The “Rambo Lambo”: How a Failed Military Project Gave Birth to the Luxury SUV Segment

Lamborghini's outrageous LM002 was decades ahead of its time and changed the SUV world forever.

June 15, 2026 at 10:00 PM / News

At the 1986 Brussels Motor Show, visitors were greeted by something that seemed almost absurd. Imagine a heavyweight boxer stepping onto the stage and suddenly performing an opera aria. That's roughly the level of surprise caused by Lamborghini's latest creation.

The Italian automaker, famous for producing wedge-shaped supercars for more than two decades, unveiled a gigantic off-road machine. It weighed nearly 6,000 pounds and packed the same V12 that powered the Countach. In retrospect, the LM002 became the world's first luxury SUV—long before anybody knew there was a market for such a thing.

The automotive press quickly nicknamed it the "Rambo Lambo." Some critics thought it was brilliant, while others viewed it as an act of self-destruction. History ultimately sided with the former.

The Contract Lamborghini Lost

Oddly enough, the LM002's story didn't begin in Sant'Agata Bolognese. It started in Washington during the mid-1970s, when the U.S. military launched the HMMWV program and invited manufacturers to submit proposals for a new multi-purpose tactical vehicle. The contract was worth about $60 million.

At the time, Lamborghini was struggling. The oil crisis had devastated demand for supercars, financial problems mounted, and attempts to sell the company repeatedly fell apart. A U.S. military deal seemed like a lifeline.

In 1977, Lamborghini introduced the Cheetah prototype at the Geneva Motor Show. Powered by a Chrysler engine mounted at the rear, the boxy off-roader turned out to be deeply flawed. The rear-engine layout made handling unpredictable, and the prototype was literally destroyed during testing.

Things got worse when Ford noticed that the Cheetah looked suspiciously similar to its XR311 prototype. Lawsuits followed, and the project was abandoned.

Eventually, AM General won the HMMWV contract with the vehicle that the world would later know simply as the Hummer. Lamborghini declared bankruptcy in 1978.

New Owners, New Hope

In 1980, Swiss brothers Patrick and Jean-Claude Mimran acquired the struggling company. Coming from a wealthy family involved in the grain and sugar business, the young entrepreneurs decided to revive the military-inspired project. But this time, they targeted affluent buyers in the Middle East instead of the Pentagon.

The LM001 prototype debuted in Geneva in 1981. "LM" stood for Lamborghini Militaria. Unfortunately, the rear-engine design remained problematic.

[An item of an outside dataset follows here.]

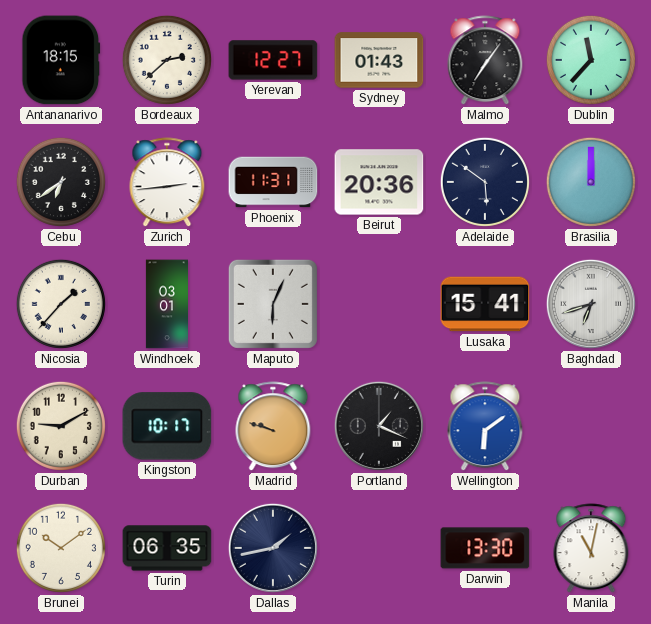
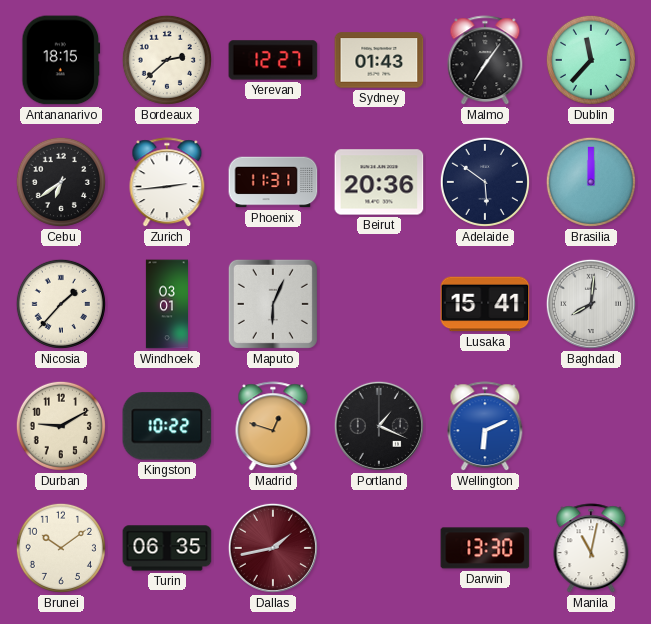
Baghdad: 6:42 -> 8:01
Kingston: 10:17 -> 10:22
Madrid: 9:48 -> 12:48
Wellington: 6:09 -> 6:11
Dallas dial: navy -> burgundy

Former Maserati engineer Giulio Alfieri proposed a radical solution: move the engine to the front and build an entirely new tubular steel chassis covered with riveted aluminum panels.

The revised prototype, known as the LMA002, debuted in 1982. The "A" stood for "Anteriore," or front-engine. Interest from wealthy customers appeared almost immediately. Four years later, Lamborghini introduced the production LM002 in Brussels.

A Supercar Engine Inside a Desert Truck

The LM002 looked like something that would happen if a supercar company suddenly decided to build a military truck.

Under the hood sat a naturally aspirated 5.2-liter V12 borrowed directly from the Countach. Output reached 450 horsepower at 7,000 rpm, and power was delivered through a five-speed manual transmission.

Despite weighing roughly 5,950 pounds, the SUV sprinted from 0 to 62 mph in 7.8 seconds, an astonishing figure for the mid-1980s. Top speed exceeded 124 mph.

The space-frame chassis featured fully independent suspension and enough capability to tackle 120% grades. Ground clearance allowed the LM002 to traverse sand dunes, rocky terrain, and dry riverbeds with ease.

Pirelli even developed special 345/60 VR17 Scorpion tires specifically for the vehicle. Their tread pattern was designed to "float" over loose sand while enduring prolonged exposure to desert heat.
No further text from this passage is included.